[DATASET ENTRIES — start]
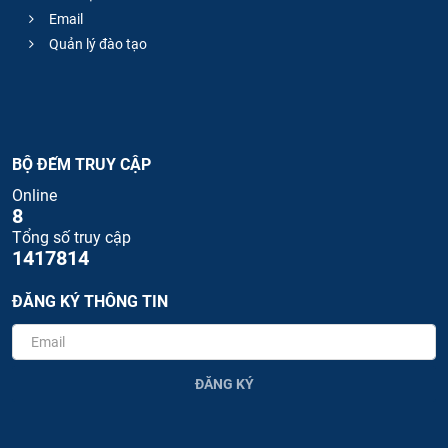
Email
Quản lý đào tạo
BỘ ĐẾM TRUY CẬP
Online
8
Tổng số truy cập
1417814
ĐĂNG KÝ THÔNG TIN
ĐĂNG KÝ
[DATASET ENTRIES — finish]
▶ [PROBLEM DESCRIPTION] Your job is to repeat the data exactly, leaving each picture out.

▶ [TASK RESULT]
Email
Quản lý đào tạo
BỘ ĐẾM TRUY CẬP
Online
8
Tổng số truy cập
1417814
ĐĂNG KÝ THÔNG TIN
ĐĂNG KÝ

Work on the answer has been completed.